Perfect Printing has been paying 100% of the cost of high-deductible health plan combined with a health savings account (HSA) program for employees and 56% of the cost of family coverage, even though New Jersey is a state with guaranteed-access, community-rating rules that push up premiums, Olivo said, according to a written version of his remarks posted on the Ways and Means website.
"During the debate leading up to the passage of the [health care] legislation, I heard numerous times that my employees would be able to keep the same plan they currently have," Olivo said. "Unfortunately, within 30 days of the law's passage, I received a letter from our insurance carrier notifying us that our plan would no longer be available at the end of the current term. The reason for this is that the preventative care portion of the plan did not meet the requirements of the new law. The promise that my employees would be able to keep their existing health insurance law has proven to not be true."
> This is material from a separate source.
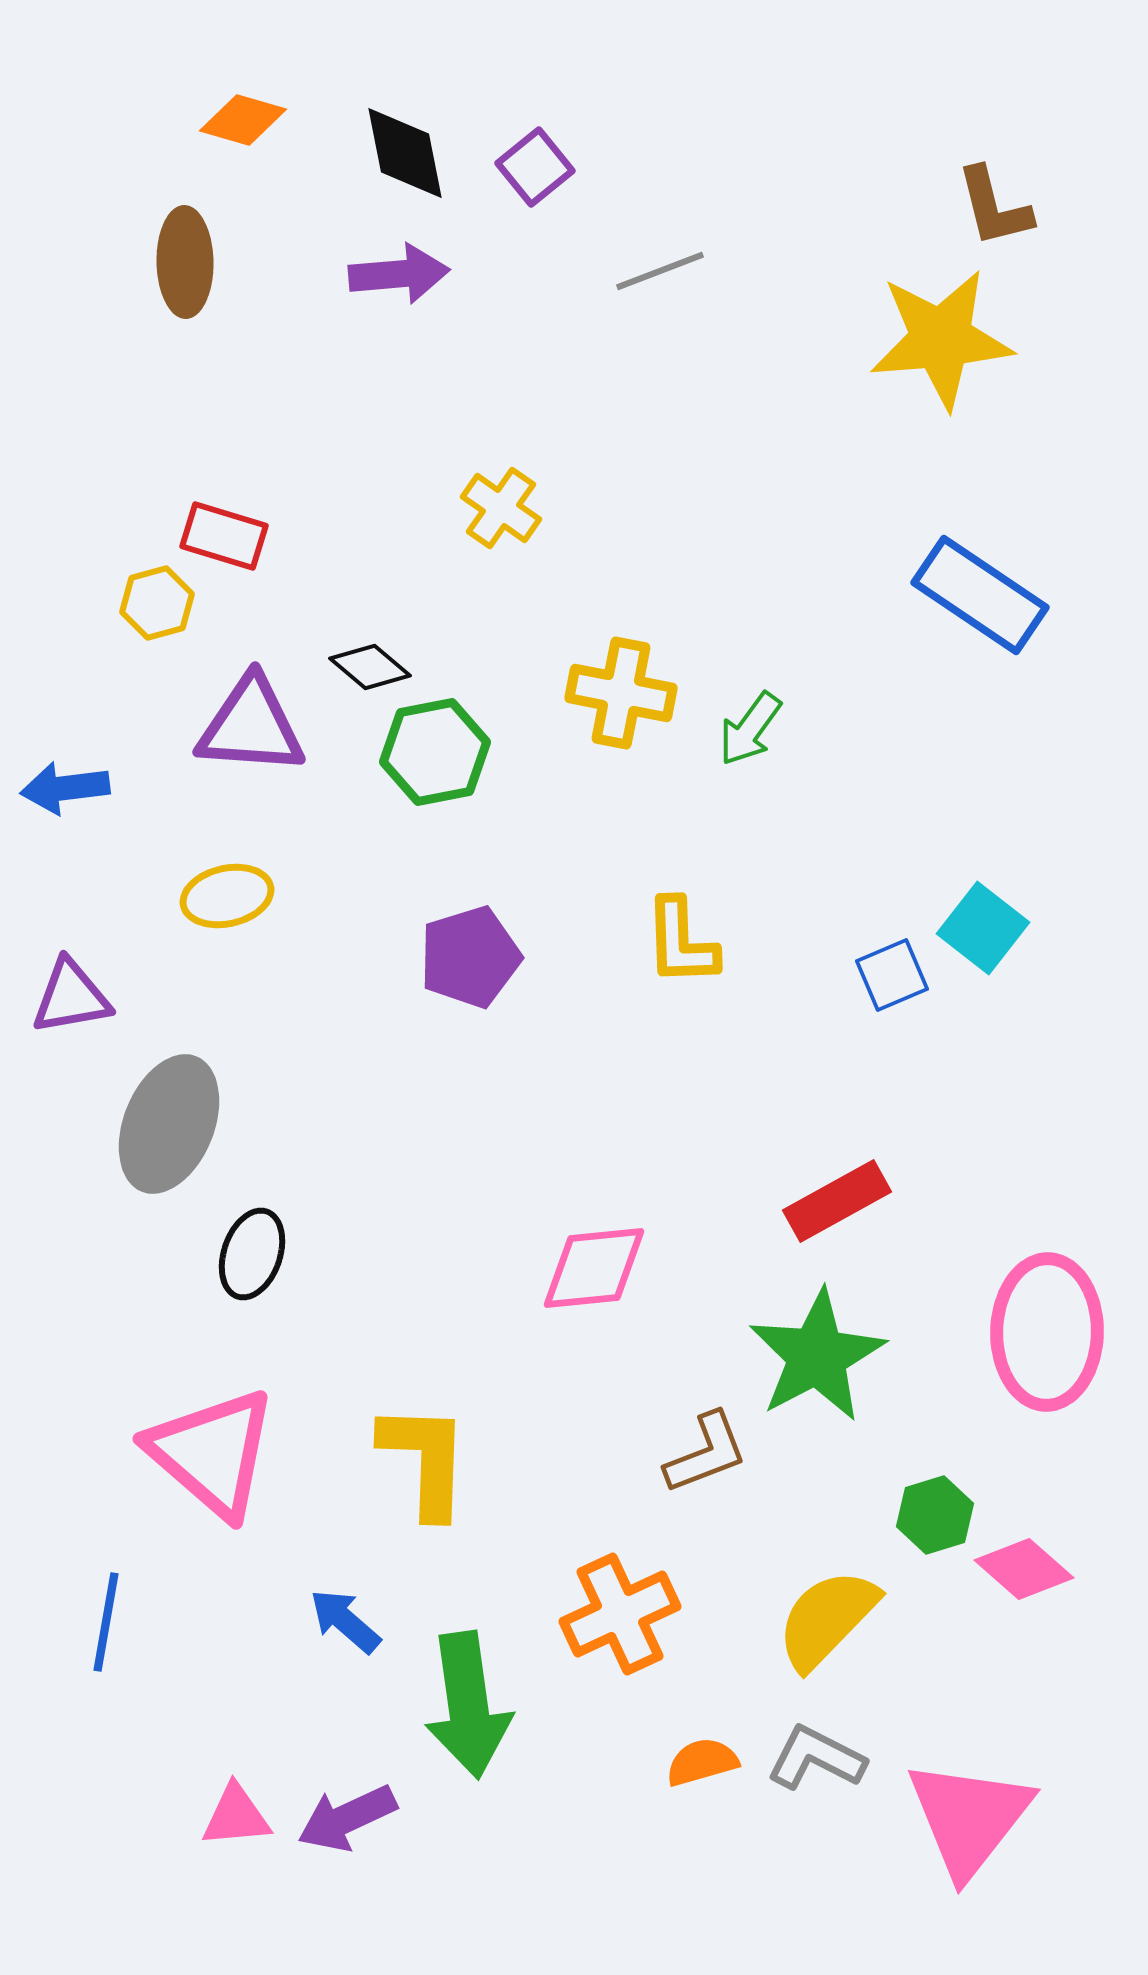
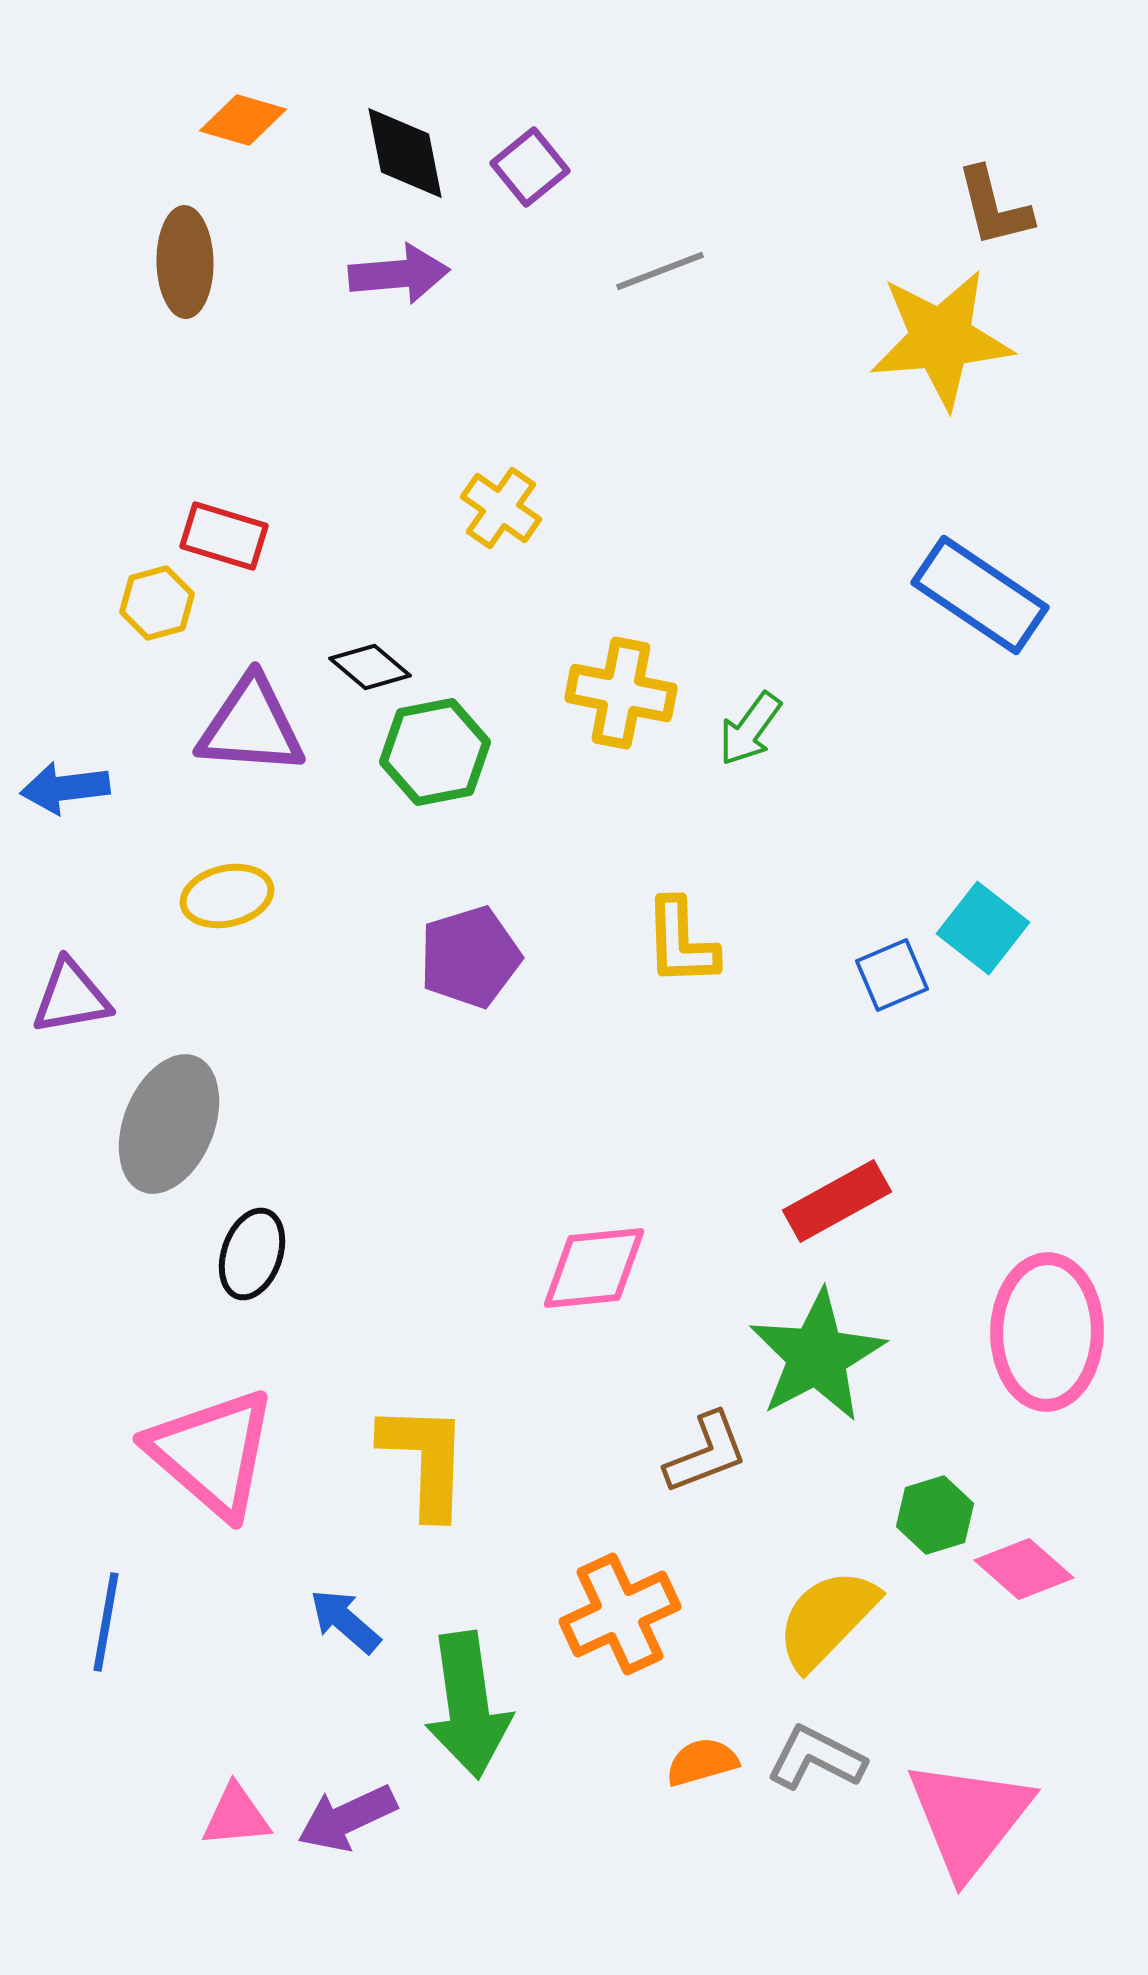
purple square at (535, 167): moved 5 px left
The Affordable Care Act includes a tax credit provision that is supposed to help small businesses pay for health coverage, but Olivo said his company has turned out not to be eligible for the credit, even though it has only 45 employees.
"The problem with the tax credit is that it depends on the government's definition of small," and on the compensation paid to employees, Olivo said.
An 18-person business that pays an average of just $38,000 per employee would also be ineligible for the credit, Olivo said.
In 2014, the Affordable Care Act is set to impose penalties on employers with 51 or more employees that fail to provide health coverage.
"Besides being ridiculously complex, it is my understanding that, at the 50 employees or greater mark, I could possibly be penalized even if I do offer insurance to my employees and
one or more of them decide to take a government-subsidized plan," Olivo said.
Once Perfect Printing hits the 51-employee mark, paying the penalty may be cheaper than paying for health coverage, anyway, Olivo said.
"Ironically," he said, "the part of the law that mandates that I must now provide insurance is actually providing the perverse incentive for me not to provide any insurance at all."
Another witness, Scott Womack, president of Womack Restaurants Inc., Terre Haute, Ind., said he has estimated that complying with the health care law could cost his midsize restaurant company about $7,000 per full-time employee, or about 50% more than the company's earnings per employee.
"This law will cost my company more money than we make," Womack said. "And our company is very profitable by industry standards."
Womack, who testified on behalf of the U.S. Chamber of Commerce, Washington, said his company is re-thinking plans that could have led to the creation of 260 full-time restaurant jobs.
Douglas Holtz-Eakin, president of the American Action Forum, Washington, said a small business that is just under the insurance responsibility small business cut-off could end up owing about $42,000 in penalty payments once it goes over the cut-off.